Once people are hired or brought into organizations, managers must oversee and coordinate their work so that organizational goals can be pursued and achieved. This is the leading function of management. And it’s an important one! However, it also can be quite challenging. Managing people successfully means understanding their attitudes, behaviors, personalities, individual and teamwork efforts, motivation, conflicts, and so forth. That’s not an easy thing to do. In fact, understanding how people behave and why they do the things they do is downright difficult at times. Starbucks has worked hard to create a workplace environment in which employees (partners) are encouraged to and want to put forth their best efforts. Howard Schultz says he believes that people everywhere have the same desire—to be respected, valued, and appreciated.

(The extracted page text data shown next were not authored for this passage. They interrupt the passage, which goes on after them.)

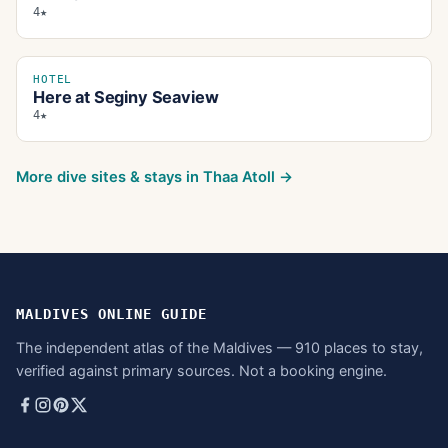
4★
HOTEL
Here at Seginy Seaview
4★
More dive sites & stays in
Thaa Atoll
→
MALDIVES ONLINE GUIDE
The independent atlas of the Maldives — 910 places to stay,
verified against primary sources. Not a booking engine.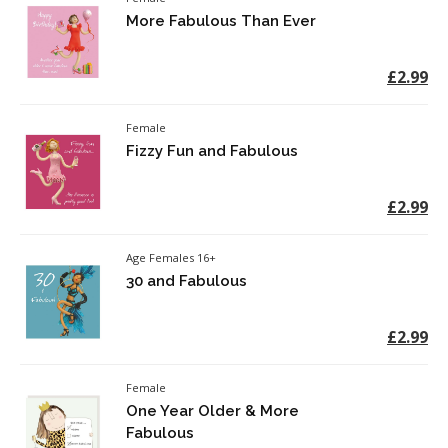
More Fabulous Than Ever
£2.99
Female
Fizzy Fun and Fabulous
£2.99
Age Females 16+
30 and Fabulous
£2.99
Female
One Year Older & More
Fabulous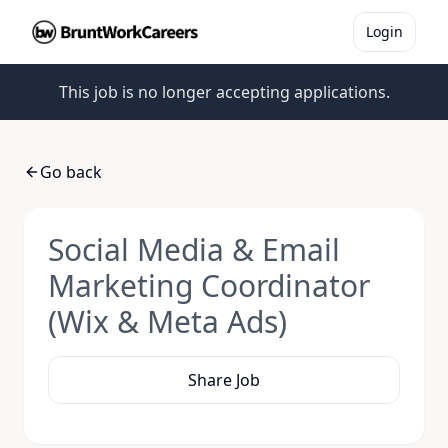
Login
This job is no longer accepting applications.
Go back
Social Media & Email
Marketing Coordinator
(Wix & Meta Ads)
Share Job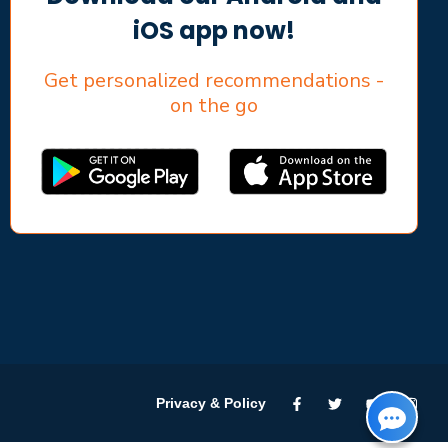
iOS app now!
Get personalized recommendations -
on the go
Privacy & Policy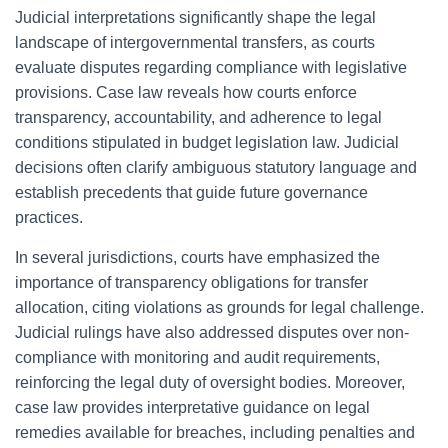
Judicial interpretations significantly shape the legal
landscape of intergovernmental transfers, as courts
evaluate disputes regarding compliance with legislative
provisions. Case law reveals how courts enforce
transparency, accountability, and adherence to legal
conditions stipulated in budget legislation law. Judicial
decisions often clarify ambiguous statutory language and
establish precedents that guide future governance
practices.
In several jurisdictions, courts have emphasized the
importance of transparency obligations for transfer
allocation, citing violations as grounds for legal challenge.
Judicial rulings have also addressed disputes over non-
compliance with monitoring and audit requirements,
reinforcing the legal duty of oversight bodies. Moreover,
case law provides interpretative guidance on legal
remedies available for breaches, including penalties and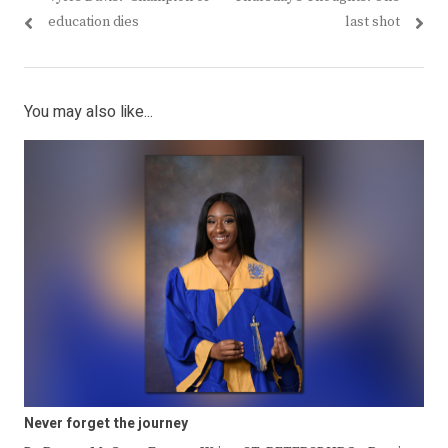
navigation
post:
post:
education dies
last shot
You may also like...
Never forget the journey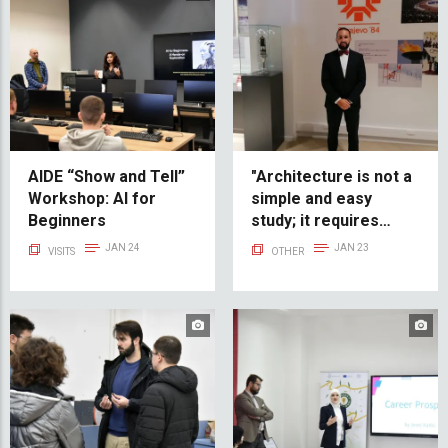
AIDE “Show and Tell”
"Architecture is not a
Workshop: AI for
simple and easy
Beginners
study; it requires
dedication, a lot of
JAN 24
JAN 23
VISITS
OTHER
time, and sacrifice" -
Kerim Handanagić, IUS
Alumni Success Story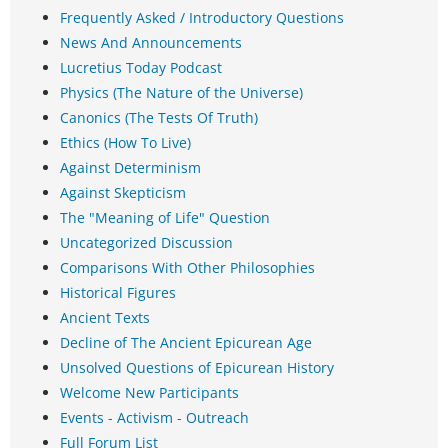
Frequently Asked / Introductory Questions
News And Announcements
Lucretius Today Podcast
Physics (The Nature of the Universe)
Canonics (The Tests Of Truth)
Ethics (How To Live)
Against Determinism
Against Skepticism
The "Meaning of Life" Question
Uncategorized Discussion
Comparisons With Other Philosophies
Historical Figures
Ancient Texts
Decline of The Ancient Epicurean Age
Unsolved Questions of Epicurean History
Welcome New Participants
Events - Activism - Outreach
Full Forum List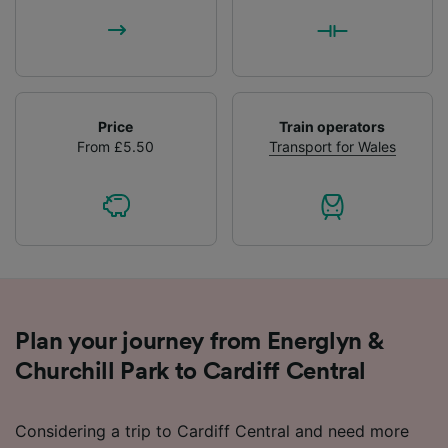
Price
Train operators
From £5.50
Transport for Wales
Plan your journey from Energlyn &
Churchill Park to Cardiff Central
Considering a trip to Cardiff Central and need more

Even with some 200,000 full- and part-time partners around the world, one thing that’s been important to Howard Schultz from day one is the relationship he has with employees. Schultz is an ardent proponent of a people-first approach and recognizes that the success of Starbucks is due to its partners (employees). And one way Starbucks demonstrates the concern it has for the relationship with its partners is through an attitude survey that gives partners an opportunity to voice their opinions about their experiences. It also measures overall satisfaction and engagement—the degree to which partners are connected to the company. It’s been an effective way for Starbucks to show that it cares about what its employees think.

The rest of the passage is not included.